== Segment start ==

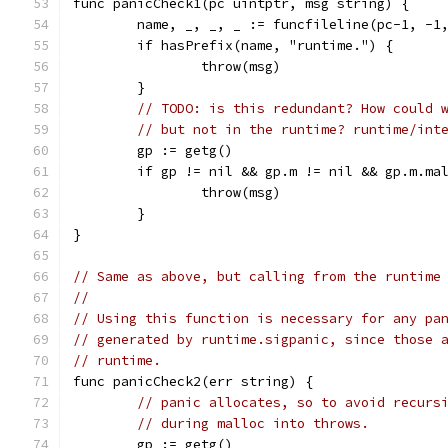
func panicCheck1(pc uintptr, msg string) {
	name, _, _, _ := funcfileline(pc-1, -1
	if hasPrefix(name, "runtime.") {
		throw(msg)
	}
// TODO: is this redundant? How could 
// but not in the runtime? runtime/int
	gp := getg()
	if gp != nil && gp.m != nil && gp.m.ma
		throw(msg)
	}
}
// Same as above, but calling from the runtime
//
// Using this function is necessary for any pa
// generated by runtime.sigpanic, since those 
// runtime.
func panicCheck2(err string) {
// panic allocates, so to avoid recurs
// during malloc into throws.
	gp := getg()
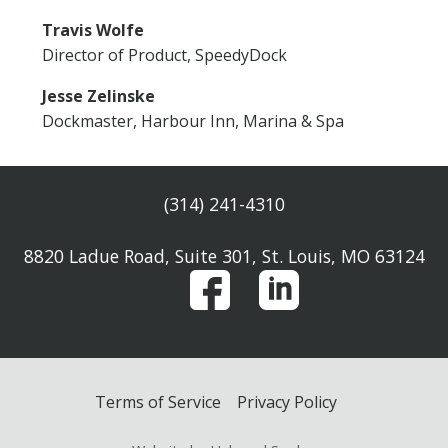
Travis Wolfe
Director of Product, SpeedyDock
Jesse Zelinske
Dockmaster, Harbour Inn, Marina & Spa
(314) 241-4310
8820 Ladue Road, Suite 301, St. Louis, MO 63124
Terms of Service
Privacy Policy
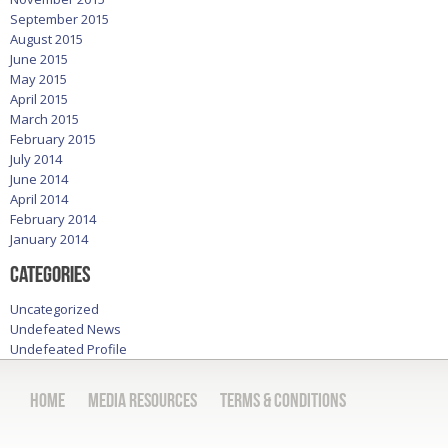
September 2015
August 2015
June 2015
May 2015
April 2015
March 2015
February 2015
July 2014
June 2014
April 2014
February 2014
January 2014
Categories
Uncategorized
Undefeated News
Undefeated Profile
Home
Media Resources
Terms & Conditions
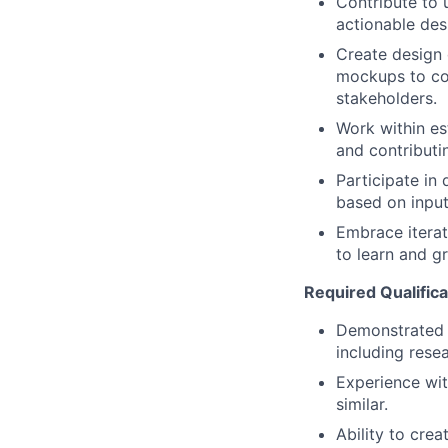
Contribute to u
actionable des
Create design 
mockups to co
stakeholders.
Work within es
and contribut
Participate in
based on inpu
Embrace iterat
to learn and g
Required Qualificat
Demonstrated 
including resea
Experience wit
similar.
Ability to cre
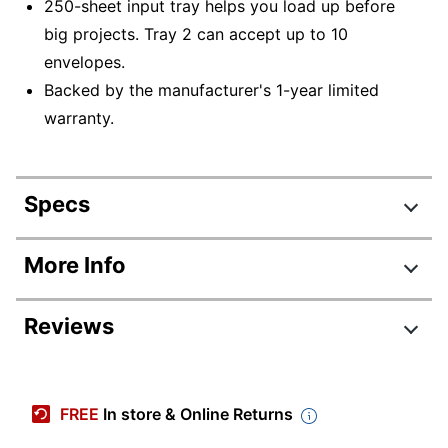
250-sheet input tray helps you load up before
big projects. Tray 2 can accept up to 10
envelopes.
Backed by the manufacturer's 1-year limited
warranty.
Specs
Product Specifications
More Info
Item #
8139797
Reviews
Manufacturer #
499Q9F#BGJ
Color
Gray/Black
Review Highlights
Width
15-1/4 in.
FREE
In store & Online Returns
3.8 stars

== Segment end ==
== Segment start ==

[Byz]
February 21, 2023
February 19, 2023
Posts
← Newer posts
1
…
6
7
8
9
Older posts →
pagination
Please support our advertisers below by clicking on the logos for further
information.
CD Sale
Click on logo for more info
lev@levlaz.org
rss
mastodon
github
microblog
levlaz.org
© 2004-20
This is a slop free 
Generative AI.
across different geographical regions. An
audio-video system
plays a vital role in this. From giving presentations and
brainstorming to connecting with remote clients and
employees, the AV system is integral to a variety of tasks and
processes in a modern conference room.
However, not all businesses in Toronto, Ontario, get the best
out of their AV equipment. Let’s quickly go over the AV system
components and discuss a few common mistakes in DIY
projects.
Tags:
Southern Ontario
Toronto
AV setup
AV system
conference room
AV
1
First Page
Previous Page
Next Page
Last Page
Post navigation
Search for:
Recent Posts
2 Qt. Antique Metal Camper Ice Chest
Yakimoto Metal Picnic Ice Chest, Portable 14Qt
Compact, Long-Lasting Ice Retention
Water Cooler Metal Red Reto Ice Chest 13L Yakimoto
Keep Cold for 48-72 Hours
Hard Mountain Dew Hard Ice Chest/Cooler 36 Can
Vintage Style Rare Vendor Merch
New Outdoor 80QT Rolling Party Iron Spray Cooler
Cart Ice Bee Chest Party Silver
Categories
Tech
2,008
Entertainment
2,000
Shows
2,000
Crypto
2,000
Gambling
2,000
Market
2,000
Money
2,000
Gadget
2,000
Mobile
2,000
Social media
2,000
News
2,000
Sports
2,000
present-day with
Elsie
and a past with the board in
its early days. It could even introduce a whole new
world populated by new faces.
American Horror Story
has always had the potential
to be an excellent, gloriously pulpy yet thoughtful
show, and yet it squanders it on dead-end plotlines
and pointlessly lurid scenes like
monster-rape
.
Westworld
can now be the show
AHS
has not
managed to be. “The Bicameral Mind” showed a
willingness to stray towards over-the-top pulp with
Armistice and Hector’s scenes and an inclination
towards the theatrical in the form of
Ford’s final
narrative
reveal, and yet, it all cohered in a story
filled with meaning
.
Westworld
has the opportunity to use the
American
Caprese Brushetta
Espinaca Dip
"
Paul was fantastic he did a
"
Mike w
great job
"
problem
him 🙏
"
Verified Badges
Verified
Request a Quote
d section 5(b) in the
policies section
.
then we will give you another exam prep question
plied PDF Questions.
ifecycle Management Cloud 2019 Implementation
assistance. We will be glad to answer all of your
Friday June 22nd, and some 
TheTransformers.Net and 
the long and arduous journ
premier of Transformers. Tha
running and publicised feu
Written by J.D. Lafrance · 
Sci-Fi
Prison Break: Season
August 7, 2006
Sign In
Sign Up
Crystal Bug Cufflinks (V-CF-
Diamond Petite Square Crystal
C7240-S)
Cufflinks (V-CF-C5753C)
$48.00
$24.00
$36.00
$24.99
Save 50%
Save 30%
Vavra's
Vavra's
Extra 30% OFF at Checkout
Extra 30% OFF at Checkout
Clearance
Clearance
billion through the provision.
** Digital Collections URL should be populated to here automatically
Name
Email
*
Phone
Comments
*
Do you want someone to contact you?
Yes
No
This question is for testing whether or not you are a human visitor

== Segment end ==
== Segment start ==

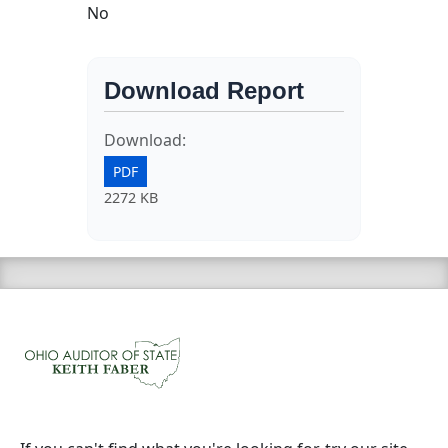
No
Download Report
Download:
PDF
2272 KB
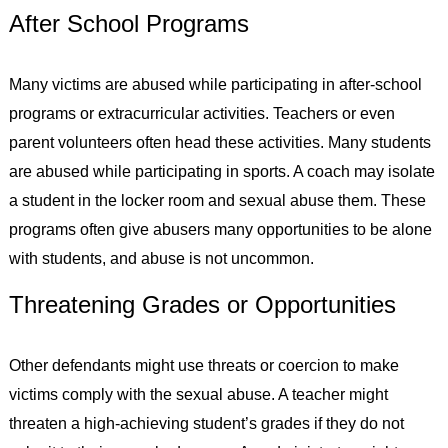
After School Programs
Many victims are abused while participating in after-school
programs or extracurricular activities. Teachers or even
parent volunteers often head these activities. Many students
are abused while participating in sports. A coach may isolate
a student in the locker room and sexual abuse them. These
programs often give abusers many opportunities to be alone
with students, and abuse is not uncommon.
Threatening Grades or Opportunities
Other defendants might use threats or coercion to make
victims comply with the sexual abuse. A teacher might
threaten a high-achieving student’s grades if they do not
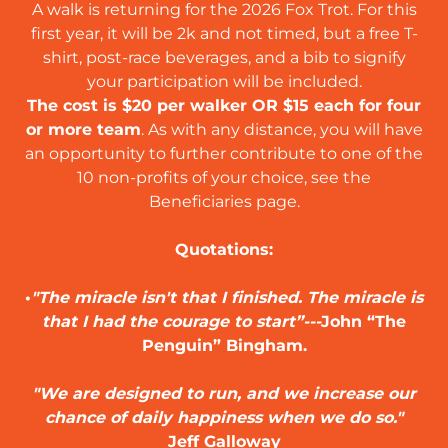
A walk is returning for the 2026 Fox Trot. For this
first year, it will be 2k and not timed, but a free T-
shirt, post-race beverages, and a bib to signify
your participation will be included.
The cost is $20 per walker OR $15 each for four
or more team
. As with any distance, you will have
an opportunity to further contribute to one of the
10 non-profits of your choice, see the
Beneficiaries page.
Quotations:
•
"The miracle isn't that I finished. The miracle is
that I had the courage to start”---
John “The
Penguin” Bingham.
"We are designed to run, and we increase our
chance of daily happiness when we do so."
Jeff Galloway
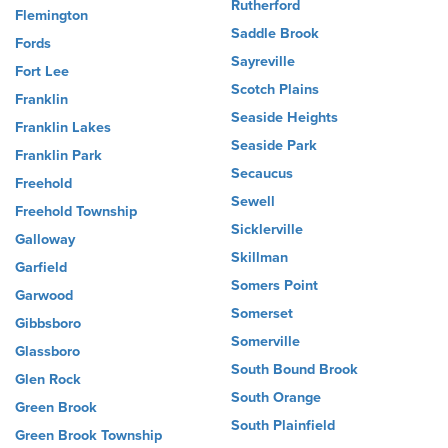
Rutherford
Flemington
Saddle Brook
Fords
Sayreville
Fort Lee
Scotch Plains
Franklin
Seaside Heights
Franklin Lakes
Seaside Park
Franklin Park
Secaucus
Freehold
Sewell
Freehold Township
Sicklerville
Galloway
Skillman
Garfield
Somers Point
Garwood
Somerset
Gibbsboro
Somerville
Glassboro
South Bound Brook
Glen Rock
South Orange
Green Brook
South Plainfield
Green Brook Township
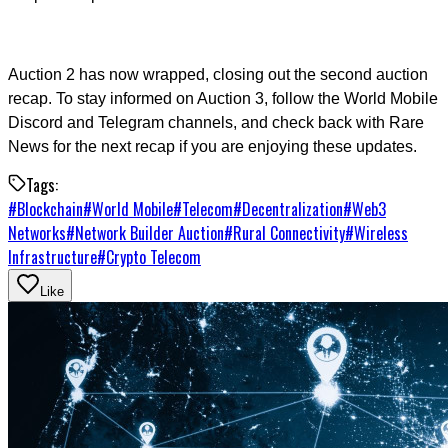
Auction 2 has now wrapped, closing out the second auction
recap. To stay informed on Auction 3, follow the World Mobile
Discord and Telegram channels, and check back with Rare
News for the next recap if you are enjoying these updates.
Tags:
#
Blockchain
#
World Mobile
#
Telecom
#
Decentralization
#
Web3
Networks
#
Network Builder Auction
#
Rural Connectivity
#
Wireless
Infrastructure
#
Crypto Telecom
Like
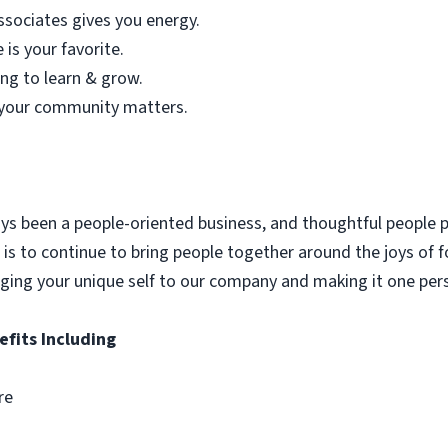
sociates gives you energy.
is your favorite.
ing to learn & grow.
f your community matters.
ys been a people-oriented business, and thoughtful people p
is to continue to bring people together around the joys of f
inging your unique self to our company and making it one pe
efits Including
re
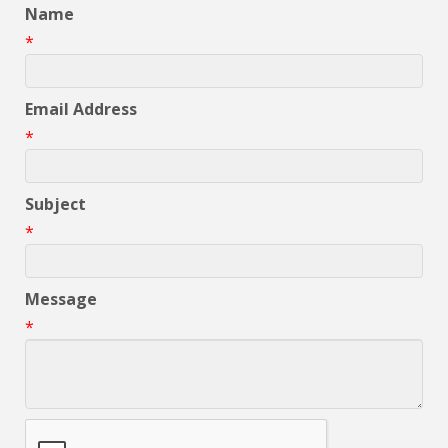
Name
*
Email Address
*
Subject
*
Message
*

== Segment end ==

> **Task to complete**: Reproduce the lines above beginning at the line that contains "10 non-profits of your choice, see the" and ending at the line that contains "Sicklerville". No pictures.

> **Exercise answer**:
10 non-profits of your choice, see the
Beneficiaries page.
Quotations:
•
"The miracle isn't that I finished. The miracle is
that I had the courage to start”---
John “The
Penguin” Bingham.
"We are designed to run, and we increase our
chance of daily happiness when we do so."
Jeff Galloway
Rutherford
Flemington
Saddle Brook
Fords
Sayreville
Fort Lee
Scotch Plains
Franklin
Seaside Heights
Franklin Lakes
Seaside Park
Franklin Park
Secaucus
Freehold
Sewell
Freehold Township
Sicklerville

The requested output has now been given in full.